The Keeping People in Their Homes Bill [No. 25 of 2017] (the “Bill”) was published as initiated on 23rd February 2017.
The Bill as drafted seeks to introduce significant new additional safeguards to mortgage holders in arrears in relation to their principle private residence by amending sections 96 and 97 of the Land and Conveyancing Law Reform Act 2009 (the “Act”).
As drafted, the provisions in the Bill would substantially enhance the protections already in place - for example the Central Bank Code of Conduct on Mortgage Arrears and the specific provisions of the Personal Insolvency Act 2012 in respect of the principle private residence.

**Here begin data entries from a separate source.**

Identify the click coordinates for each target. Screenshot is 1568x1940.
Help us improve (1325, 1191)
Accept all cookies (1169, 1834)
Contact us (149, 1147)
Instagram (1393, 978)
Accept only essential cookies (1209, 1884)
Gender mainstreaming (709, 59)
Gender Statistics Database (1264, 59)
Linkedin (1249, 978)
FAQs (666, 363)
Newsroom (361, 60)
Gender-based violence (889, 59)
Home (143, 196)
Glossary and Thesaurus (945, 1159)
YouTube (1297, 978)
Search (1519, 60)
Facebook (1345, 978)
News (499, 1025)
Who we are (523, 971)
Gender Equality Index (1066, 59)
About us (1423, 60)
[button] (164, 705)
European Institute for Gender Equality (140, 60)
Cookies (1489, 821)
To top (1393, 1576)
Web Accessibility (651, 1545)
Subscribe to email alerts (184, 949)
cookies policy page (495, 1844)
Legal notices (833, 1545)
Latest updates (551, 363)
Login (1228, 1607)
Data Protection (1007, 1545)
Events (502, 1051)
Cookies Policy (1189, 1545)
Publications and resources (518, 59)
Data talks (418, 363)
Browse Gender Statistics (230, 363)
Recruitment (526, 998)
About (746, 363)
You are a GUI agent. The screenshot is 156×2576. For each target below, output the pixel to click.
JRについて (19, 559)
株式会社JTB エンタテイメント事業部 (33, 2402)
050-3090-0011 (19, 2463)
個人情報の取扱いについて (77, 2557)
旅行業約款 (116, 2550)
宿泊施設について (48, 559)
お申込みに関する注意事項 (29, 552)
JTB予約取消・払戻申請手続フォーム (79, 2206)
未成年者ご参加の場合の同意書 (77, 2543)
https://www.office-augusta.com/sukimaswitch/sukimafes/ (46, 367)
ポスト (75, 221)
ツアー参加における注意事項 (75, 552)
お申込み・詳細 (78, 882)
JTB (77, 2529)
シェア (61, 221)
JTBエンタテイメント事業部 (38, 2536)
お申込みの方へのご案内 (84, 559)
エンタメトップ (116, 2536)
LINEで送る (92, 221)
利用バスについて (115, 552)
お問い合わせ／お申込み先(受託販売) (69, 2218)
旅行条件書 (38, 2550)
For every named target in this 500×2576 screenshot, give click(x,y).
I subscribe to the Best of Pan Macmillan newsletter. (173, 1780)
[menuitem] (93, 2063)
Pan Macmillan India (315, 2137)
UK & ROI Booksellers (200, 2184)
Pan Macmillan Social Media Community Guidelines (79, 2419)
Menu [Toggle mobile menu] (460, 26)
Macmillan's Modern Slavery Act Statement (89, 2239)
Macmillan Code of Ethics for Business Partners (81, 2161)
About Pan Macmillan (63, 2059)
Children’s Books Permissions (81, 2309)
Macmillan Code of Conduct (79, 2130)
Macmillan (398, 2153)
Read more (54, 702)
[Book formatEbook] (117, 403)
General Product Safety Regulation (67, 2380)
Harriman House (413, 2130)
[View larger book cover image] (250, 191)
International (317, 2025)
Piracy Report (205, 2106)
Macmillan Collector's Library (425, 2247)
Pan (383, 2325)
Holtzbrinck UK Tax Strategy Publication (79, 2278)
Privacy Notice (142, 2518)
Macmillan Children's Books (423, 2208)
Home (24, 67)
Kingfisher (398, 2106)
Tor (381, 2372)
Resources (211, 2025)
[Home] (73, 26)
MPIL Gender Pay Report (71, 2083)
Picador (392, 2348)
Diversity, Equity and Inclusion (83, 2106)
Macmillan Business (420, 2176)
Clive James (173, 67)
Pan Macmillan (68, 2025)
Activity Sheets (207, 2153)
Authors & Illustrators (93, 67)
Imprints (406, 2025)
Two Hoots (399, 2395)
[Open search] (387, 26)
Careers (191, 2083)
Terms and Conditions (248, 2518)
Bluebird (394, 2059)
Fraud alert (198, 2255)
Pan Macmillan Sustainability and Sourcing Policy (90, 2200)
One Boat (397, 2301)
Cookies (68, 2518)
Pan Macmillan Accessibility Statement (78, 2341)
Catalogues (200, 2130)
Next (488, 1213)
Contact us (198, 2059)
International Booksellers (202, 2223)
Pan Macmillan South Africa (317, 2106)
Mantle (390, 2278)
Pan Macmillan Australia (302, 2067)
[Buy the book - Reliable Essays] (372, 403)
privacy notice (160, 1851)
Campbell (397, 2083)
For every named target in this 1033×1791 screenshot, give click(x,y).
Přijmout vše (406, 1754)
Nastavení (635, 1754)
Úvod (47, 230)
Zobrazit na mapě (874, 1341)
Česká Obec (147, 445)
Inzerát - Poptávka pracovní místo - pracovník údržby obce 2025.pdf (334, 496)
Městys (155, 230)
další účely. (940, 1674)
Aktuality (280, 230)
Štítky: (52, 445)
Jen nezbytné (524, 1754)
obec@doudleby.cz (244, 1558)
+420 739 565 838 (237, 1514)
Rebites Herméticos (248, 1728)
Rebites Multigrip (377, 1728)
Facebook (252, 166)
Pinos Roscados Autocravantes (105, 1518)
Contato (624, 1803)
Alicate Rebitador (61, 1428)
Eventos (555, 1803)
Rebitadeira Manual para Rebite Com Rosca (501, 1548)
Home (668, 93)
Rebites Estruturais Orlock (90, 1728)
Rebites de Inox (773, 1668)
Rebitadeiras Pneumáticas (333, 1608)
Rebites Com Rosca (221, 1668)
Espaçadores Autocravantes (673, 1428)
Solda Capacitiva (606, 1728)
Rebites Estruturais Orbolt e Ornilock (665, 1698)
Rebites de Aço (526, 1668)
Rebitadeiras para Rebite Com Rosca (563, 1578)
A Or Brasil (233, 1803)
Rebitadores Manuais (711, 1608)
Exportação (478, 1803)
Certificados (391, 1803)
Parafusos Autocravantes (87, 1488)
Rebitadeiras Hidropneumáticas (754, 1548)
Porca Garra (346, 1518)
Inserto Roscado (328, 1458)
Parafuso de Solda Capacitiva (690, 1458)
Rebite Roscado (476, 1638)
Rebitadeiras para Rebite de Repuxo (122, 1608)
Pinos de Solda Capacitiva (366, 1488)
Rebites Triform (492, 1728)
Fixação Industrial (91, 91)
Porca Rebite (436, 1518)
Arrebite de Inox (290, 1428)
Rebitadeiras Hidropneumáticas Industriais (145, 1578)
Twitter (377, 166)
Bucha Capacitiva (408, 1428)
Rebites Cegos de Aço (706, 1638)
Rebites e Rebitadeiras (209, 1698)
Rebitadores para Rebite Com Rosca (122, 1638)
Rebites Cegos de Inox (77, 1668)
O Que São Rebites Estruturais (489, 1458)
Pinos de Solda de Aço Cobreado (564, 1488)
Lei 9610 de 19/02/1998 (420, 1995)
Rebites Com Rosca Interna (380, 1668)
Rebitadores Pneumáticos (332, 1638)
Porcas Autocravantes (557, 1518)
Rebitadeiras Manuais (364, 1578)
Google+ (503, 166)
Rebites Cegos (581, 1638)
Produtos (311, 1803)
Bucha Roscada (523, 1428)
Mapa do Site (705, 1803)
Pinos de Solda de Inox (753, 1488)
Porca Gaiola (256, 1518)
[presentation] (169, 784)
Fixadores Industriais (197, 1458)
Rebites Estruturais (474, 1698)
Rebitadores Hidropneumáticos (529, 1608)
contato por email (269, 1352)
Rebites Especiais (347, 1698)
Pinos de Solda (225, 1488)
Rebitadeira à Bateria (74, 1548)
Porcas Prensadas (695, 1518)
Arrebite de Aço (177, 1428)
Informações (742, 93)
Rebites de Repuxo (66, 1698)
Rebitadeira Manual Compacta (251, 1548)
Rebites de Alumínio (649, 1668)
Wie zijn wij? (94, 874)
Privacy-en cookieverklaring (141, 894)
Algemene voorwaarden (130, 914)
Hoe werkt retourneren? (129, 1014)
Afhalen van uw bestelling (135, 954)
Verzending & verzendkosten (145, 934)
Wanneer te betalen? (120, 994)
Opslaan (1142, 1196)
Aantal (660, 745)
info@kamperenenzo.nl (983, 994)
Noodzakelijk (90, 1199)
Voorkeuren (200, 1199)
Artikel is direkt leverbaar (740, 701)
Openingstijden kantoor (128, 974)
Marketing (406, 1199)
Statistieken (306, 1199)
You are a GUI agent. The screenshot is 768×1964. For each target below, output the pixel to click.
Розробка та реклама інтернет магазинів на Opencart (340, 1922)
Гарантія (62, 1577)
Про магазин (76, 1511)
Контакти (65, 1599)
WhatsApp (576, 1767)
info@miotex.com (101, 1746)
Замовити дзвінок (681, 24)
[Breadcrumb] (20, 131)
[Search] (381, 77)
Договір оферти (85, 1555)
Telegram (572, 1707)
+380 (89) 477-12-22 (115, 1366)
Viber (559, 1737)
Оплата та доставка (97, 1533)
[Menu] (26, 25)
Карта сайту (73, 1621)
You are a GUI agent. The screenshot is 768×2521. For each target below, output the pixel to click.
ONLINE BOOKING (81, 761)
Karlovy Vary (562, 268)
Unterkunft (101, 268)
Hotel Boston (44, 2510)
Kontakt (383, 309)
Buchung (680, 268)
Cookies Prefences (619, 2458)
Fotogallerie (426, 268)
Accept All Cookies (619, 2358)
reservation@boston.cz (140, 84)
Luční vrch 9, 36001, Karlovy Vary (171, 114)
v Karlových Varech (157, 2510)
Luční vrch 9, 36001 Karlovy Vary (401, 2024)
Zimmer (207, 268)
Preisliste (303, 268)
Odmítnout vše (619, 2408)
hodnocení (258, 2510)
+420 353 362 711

The proposed insertion of a new Section 97 into the Act seeks to introduce specific legislative guidance with regard to circumstances in which orders for possession will be granted by the Courts. Of note, under the proposed new Sections 97 (4) and (5) of the Bill, the factors that would be considered by the Court upon any application for possession by a mortgagee would include:
- Whether the order being sought pursues “a legitimate aim”, is justifiable by reference to a “pressing social need”, and is “proportionate” by reference to a number of different factors including the amount of principle and interest paid by the mortgagor and the suitability of alternative options such as a lifetime mortgage; and
- The likely impact on the rights under the ECHR of mortgagor and the mortgagor’s household to include the extent to which an order will affect the physical and mental health of all members of the household.
Further, specific reference is made to the proposed considerations that should be taken into account in respect of mortgages which have been the subject of loan sales, including the following:
- The amount paid for the purchase of the loan or underlying mortgage by reference to the level of debt;
- The value of the loan or mortgage on the enforcing entity’s balance sheet, and the market value of the property at time of court hearing; and
- The availability of tax relief for the enforcing entity in relation to the relevant non-performing loan, or in respect of its nonperforming loans generally.
The Bill also provides that new Sections 97 (4) and (5) apply retrospectively.
The Bill is at First Stage at present, but its progress through the legislative process will be closely monitored by all stakeholders in the property and mortgage market.